### EXERCISE DETAILS
Retype all of the data exactly as given.

[Saved data entries]
= = = = =
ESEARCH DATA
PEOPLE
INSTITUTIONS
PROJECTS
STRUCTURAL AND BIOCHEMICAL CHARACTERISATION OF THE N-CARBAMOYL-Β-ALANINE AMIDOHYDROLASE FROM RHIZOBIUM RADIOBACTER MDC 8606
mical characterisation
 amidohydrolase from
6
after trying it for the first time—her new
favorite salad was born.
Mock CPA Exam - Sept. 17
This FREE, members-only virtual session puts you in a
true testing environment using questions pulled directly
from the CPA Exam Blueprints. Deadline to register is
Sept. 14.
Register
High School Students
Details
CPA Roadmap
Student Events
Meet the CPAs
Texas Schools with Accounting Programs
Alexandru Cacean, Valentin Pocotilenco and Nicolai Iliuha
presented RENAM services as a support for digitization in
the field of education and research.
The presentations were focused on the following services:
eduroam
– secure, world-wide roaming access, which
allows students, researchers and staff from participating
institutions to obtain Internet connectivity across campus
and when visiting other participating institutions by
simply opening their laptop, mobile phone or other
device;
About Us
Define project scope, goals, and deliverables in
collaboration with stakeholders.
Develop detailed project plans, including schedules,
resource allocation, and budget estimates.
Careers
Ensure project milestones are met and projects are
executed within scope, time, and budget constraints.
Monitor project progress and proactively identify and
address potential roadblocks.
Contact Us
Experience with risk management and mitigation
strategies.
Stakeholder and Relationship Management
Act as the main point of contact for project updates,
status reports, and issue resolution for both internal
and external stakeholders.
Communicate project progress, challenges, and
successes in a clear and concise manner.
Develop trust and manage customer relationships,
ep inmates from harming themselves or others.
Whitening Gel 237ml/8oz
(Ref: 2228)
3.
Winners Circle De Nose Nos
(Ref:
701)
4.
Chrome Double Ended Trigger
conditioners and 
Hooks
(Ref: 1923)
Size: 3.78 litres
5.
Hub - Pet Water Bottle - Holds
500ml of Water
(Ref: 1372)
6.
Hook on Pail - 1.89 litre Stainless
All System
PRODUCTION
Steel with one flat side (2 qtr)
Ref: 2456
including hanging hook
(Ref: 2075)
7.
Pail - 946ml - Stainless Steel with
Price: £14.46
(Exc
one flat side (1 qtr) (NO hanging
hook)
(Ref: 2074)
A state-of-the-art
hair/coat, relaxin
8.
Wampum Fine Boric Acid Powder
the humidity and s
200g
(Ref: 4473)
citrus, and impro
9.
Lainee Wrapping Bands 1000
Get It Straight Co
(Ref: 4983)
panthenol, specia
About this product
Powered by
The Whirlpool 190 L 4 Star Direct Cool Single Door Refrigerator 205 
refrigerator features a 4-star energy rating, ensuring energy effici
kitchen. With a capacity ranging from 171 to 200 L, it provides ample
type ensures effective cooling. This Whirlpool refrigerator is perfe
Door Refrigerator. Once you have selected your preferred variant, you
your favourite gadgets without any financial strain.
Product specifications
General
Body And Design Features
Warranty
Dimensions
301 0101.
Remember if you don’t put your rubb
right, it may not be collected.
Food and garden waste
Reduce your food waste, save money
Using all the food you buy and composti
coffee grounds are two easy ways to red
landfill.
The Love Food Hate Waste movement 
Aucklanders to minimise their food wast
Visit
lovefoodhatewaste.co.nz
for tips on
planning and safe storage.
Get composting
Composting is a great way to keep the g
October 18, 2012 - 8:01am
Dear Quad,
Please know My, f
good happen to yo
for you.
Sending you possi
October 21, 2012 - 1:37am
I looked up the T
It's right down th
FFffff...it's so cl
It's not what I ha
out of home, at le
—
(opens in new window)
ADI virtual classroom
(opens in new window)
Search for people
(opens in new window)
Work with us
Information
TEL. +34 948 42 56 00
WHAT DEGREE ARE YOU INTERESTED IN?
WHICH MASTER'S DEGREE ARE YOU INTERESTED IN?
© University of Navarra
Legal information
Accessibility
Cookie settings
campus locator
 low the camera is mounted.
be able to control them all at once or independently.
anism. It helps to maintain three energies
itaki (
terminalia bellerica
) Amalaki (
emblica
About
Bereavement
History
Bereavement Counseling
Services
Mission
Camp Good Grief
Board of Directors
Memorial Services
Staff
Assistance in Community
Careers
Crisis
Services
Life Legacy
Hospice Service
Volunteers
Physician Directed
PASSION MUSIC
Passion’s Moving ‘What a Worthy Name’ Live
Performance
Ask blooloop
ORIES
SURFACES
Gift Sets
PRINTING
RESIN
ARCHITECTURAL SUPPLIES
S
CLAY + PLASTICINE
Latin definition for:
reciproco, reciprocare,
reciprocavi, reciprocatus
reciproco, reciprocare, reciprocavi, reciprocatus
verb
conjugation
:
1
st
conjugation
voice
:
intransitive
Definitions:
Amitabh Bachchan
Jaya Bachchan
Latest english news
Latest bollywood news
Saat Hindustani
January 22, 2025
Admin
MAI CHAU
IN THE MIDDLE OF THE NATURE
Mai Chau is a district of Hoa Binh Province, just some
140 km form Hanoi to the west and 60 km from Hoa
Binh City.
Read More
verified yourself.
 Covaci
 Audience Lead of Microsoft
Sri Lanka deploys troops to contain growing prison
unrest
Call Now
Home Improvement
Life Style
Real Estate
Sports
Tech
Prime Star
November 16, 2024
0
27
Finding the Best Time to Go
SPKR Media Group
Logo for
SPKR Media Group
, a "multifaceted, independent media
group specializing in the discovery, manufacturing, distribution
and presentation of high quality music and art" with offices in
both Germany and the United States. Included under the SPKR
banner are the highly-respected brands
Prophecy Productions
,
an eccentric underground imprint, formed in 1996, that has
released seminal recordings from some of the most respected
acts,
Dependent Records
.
= = = = =
### TASK RESULT
ESEARCH DATA
PEOPLE
INSTITUTIONS
PROJECTS
STRUCTURAL AND BIOCHEMICAL CHARACTERISATION OF THE N-CARBAMOYL-Β-ALANINE AMIDOHYDROLASE FROM RHIZOBIUM RADIOBACTER MDC 8606
mical characterisation
 amidohydrolase from
6
after trying it for the first time—her new
favorite salad was born.
Mock CPA Exam - Sept. 17
This FREE, members-only virtual session puts you in a
true testing environment using questions pulled directly
from the CPA Exam Blueprints. Deadline to register is
Sept. 14.
Register
High School Students
Details
CPA Roadmap
Student Events
Meet the CPAs
Texas Schools with Accounting Programs
Alexandru Cacean, Valentin Pocotilenco and Nicolai Iliuha
presented RENAM services as a support for digitization in
the field of education and research.
The presentations were focused on the following services:
eduroam
– secure, world-wide roaming access, which
allows students, researchers and staff from participating
institutions to obtain Internet connectivity across campus
and when visiting other participating institutions by
simply opening their laptop, mobile phone or other
device;
About Us
Define project scope, goals, and deliverables in
collaboration with stakeholders.
Develop detailed project plans, including schedules,
resource allocation, and budget estimates.
Careers
Ensure project milestones are met and projects are
executed within scope, time, and budget constraints.
Monitor project progress and proactively identify and
address potential roadblocks.
Contact Us
Experience with risk management and mitigation
strategies.
Stakeholder and Relationship Management
Act as the main point of contact for project updates,
status reports, and issue resolution for both internal
and external stakeholders.
Communicate project progress, challenges, and
successes in a clear and concise manner.
Develop trust and manage customer relationships,
ep inmates from harming themselves or others.
Whitening Gel 237ml/8oz
(Ref: 2228)
3.
Winners Circle De Nose Nos
(Ref:
701)
4.
Chrome Double Ended Trigger
conditioners and 
Hooks
(Ref: 1923)
Size: 3.78 litres
5.
Hub - Pet Water Bottle - Holds
500ml of Water
(Ref: 1372)
6.
Hook on Pail - 1.89 litre Stainless
All System
PRODUCTION
Steel with one flat side (2 qtr)
Ref: 2456
including hanging hook
(Ref: 2075)
7.
Pail - 946ml - Stainless Steel with
Price: £14.46
(Exc
one flat side (1 qtr) (NO hanging
hook)
(Ref: 2074)
A state-of-the-art
hair/coat, relaxin
8.
Wampum Fine Boric Acid Powder
the humidity and s
200g
(Ref: 4473)
citrus, and impro
9.
Lainee Wrapping Bands 1000
Get It Straight Co
(Ref: 4983)
panthenol, specia
About this product
Powered by
The Whirlpool 190 L 4 Star Direct Cool Single Door Refrigerator 205 
refrigerator features a 4-star energy rating, ensuring energy effici
kitchen. With a capacity ranging from 171 to 200 L, it provides ample
type ensures effective cooling. This Whirlpool refrigerator is perfe
Door Refrigerator. Once you have selected your preferred variant, you
your favourite gadgets without any financial strain.
Product specifications
General
Body And Design Features
Warranty
Dimensions
301 0101.
Remember if you don’t put your rubb
right, it may not be collected.
Food and garden waste
Reduce your food waste, save money
Using all the food you buy and composti
coffee grounds are two easy ways to red
landfill.
The Love Food Hate Waste movement 
Aucklanders to minimise their food wast
Visit
lovefoodhatewaste.co.nz
for tips on
planning and safe storage.
Get composting
Composting is a great way to keep the g
October 18, 2012 - 8:01am
Dear Quad,
Please know My, f
good happen to yo
for you.
Sending you possi
October 21, 2012 - 1:37am
I looked up the T
It's right down th
FFffff...it's so cl
It's not what I ha
out of home, at le
—
(opens in new window)
ADI virtual classroom
(opens in new window)
Search for people
(opens in new window)
Work with us
Information
TEL. +34 948 42 56 00
WHAT DEGREE ARE YOU INTERESTED IN?
WHICH MASTER'S DEGREE ARE YOU INTERESTED IN?
© University of Navarra
Legal information
Accessibility
Cookie settings
campus locator
 low the camera is mounted.
be able to control them all at once or independently.
anism. It helps to maintain three energies
itaki (
terminalia bellerica
) Amalaki (
emblica
About
Bereavement
History
Bereavement Counseling
Services
Mission
Camp Good Grief
Board of Directors
Memorial Services
Staff
Assistance in Community
Careers
Crisis
Services
Life Legacy
Hospice Service
Volunteers
Physician Directed
PASSION MUSIC
Passion’s Moving ‘What a Worthy Name’ Live
Performance
Ask blooloop
ORIES
SURFACES
Gift Sets
PRINTING
RESIN
ARCHITECTURAL SUPPLIES
S
CLAY + PLASTICINE
Latin definition for:
reciproco, reciprocare,
reciprocavi, reciprocatus
reciproco, reciprocare, reciprocavi, reciprocatus
verb
conjugation
:
1
st
conjugation
voice
:
intransitive
Definitions:
Amitabh Bachchan
Jaya Bachchan
Latest english news
Latest bollywood news
Saat Hindustani
January 22, 2025
Admin
MAI CHAU
IN THE MIDDLE OF THE NATURE
Mai Chau is a district of Hoa Binh Province, just some
140 km form Hanoi to the west and 60 km from Hoa
Binh City.
Read More
verified yourself.
 Covaci
 Audience Lead of Microsoft
Sri Lanka deploys troops to contain growing prison
unrest
Call Now
Home Improvement
Life Style
Real Estate
Sports
Tech
Prime Star
November 16, 2024
0
27
Finding the Best Time to Go
SPKR Media Group
Logo for
SPKR Media Group
, a "multifaceted, independent media
group specializing in the discovery, manufacturing, distribution
and presentation of high quality music and art" with offices in
both Germany and the United States. Included under the SPKR
banner are the highly-respected brands
Prophecy Productions
,
an eccentric underground imprint, formed in 1996, that has
released seminal recordings from some of the most respected
acts,
Dependent Records
.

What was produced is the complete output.